O calendário traz cálculos sobre o movimento de astros como a Lua e Marte
A área norte da casa dá acesso às demais e, em um nicho central, há o desenho de um rei sentado, usando penas azuis. “Um varão feito de ossos permitia puxar uma cortina para esconder a imagem do monarca e revelar uma pintura muito bem preservada de um homem com uma caneta na mão. Hiegróglifos ao lado do seu rosto o identificam como “irmão mais novo obsidiano”, um curioso título raramente visto em textos maias. Baseado em outros sítios da civilização, Saturno teoriza que o homem retratado poderia ser o filho ou irmão mais novo do rei e, possivelmente, o artista escriba que viveu na casa. “O retrato do rei implica uma relação entre quem viveu nesse espaço e a família real”, conta. Um dos números riscados na superfície provavelmente registra a data de 813 d.C., uma época em que o mundo maia havia começado a entrar em colapso.
Na área oeste há três figuras masculinas, todos sentados e pintados em preto, usando apenas tangas brancas, medalhões nos pescoços e uma espécie de mitra na cabeça. “Nós nunca tínhamos visto esse tipo de ornamento para a cabeça”, disse o professor da Universidade de Boston.
Matemática avançada Apesar de muito danificada, a parte leste também tem figuras de homens. Mas as principais ilustrações são números, incluindo colunas de contas e cálculos astronômicos. Alguns rastreiam as fases da lua, outros tentam encaixar os ciclos lunares com o calendário solar. “Essas observações provavelmente eram uma ferramenta para predizer a ocorrência de eclipses”, afirma.

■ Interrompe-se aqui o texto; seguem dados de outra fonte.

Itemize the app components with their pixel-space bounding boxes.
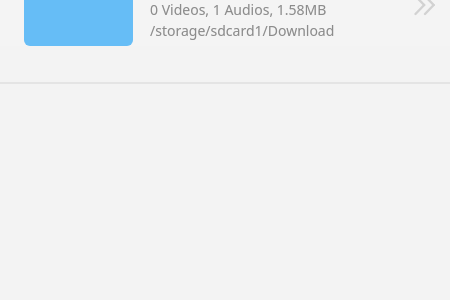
button[interactable]: Open folder — [401, 0, 449, 29]
button[interactable]: Download — [0, 0, 450, 46]
staticText: 0 Videos, 1 Audios, 1.58MB — [150, 0, 327, 19]
staticText: /storage/sdcard1/Download — [150, 21, 335, 40]
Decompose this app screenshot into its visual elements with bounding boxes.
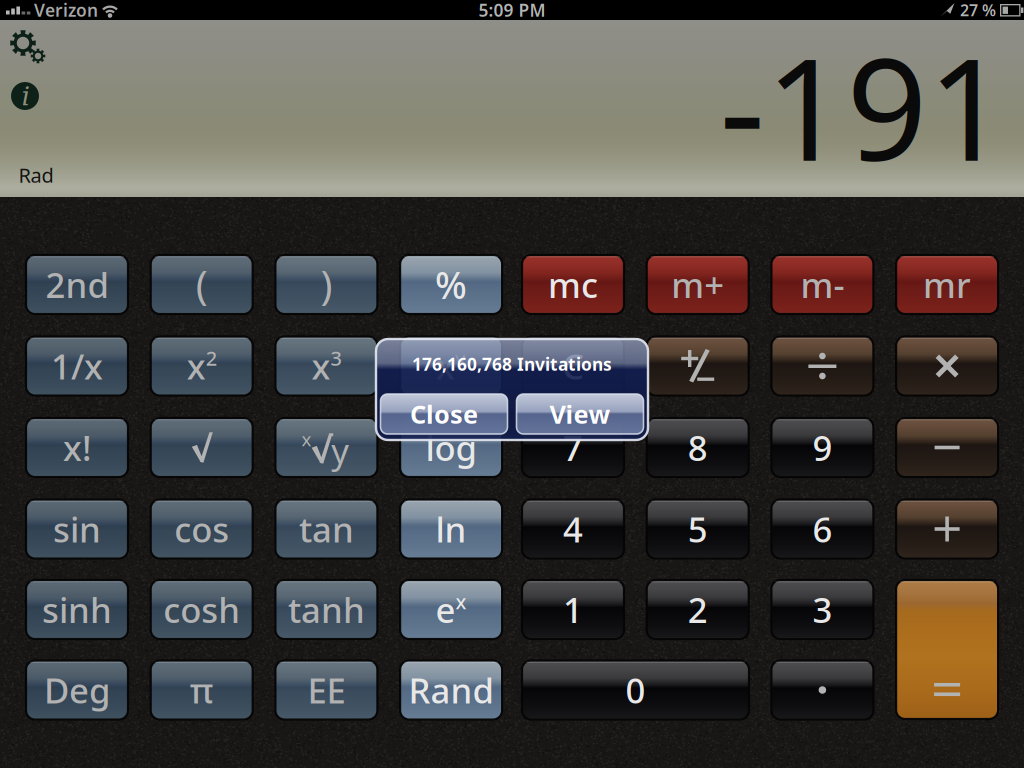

Em uma sessão muito bem preservada, há números pintados em vermelho, que, aparentemente, eram correções de outros cálculos feitos na parede. “O ponto mais impressionante é conseguirmos ver que os maias faziam contas computacionais séculos atrás e em outros locais além dos livros”, observou Anthony Aveni, professor de astronomia e antropologia da Universidade de Colgate e coautor do estudo publicado na revista Science.
Quanto ao fim do mundo, os especialistas reforçam que não há qualquer referência nem no calendário encontrado nem em qualquer outro já descoberto. “Os calendários maias eram baseados em ciclos de aproximadamente 130 mil anos, cada um”, explicou Aveni. “É como o odômetro de um carro. Quando atinge uma determinada quilometragem, ele zera para recomeçar. Assim funcionavam os ciclos dos maias”, disse.
Saiba mais
Mudança no clima levou ao declínio
O enigma do declínio das cidades maias intriga historiadores, que acreditam terem sido as mudanças climáticas as grandes vilãs dessa cultura. Uma pesquisa publicada recentemente na Science indicou que a crise da civilização clássica foi acompanhada de uma redução anual de 40% das chuvas. As tempestades de verão, com as quais eles estavam habituados, ficaram cada vez mais fracas, intensificando a seca e levando os maias a abandonar seus imponentes centros urbanos. O colapso da cultura é uma das questões que mais atraem historiadores ocidentais desde que cidades inteiras foram encontradas, no século 19, nas regiões tropicais do México e da América Central, pelos viajantes John Stephens e Frederick Catherwood. Desde então, já surgiram teorias sobre guerras civis, epidemias, furacões e terremotos, entre outras. Nos últimos anos, porém, pesquisas mais precisas, baseadas em tecnologia de última geração, reforçam a ideia de que os maias abandonaram as cidades glamorosas por causa das mudanças climáticas. No Sudeste mexicano e no Nordeste da Guatemala, o clima tornou-se muito seco por volta do ano 1000. Com isso, houve erosão e, como em um efeito dominó, havia pouca água para evaporar e formar chuva. Em busca de sobrevivência, os maias desceram a serra, adentraram as florestas tropicais e buscaram regiões boas para cultivar alimentos. A escassez de recursos naturais foi acompanhada de uma drástica redução populacional.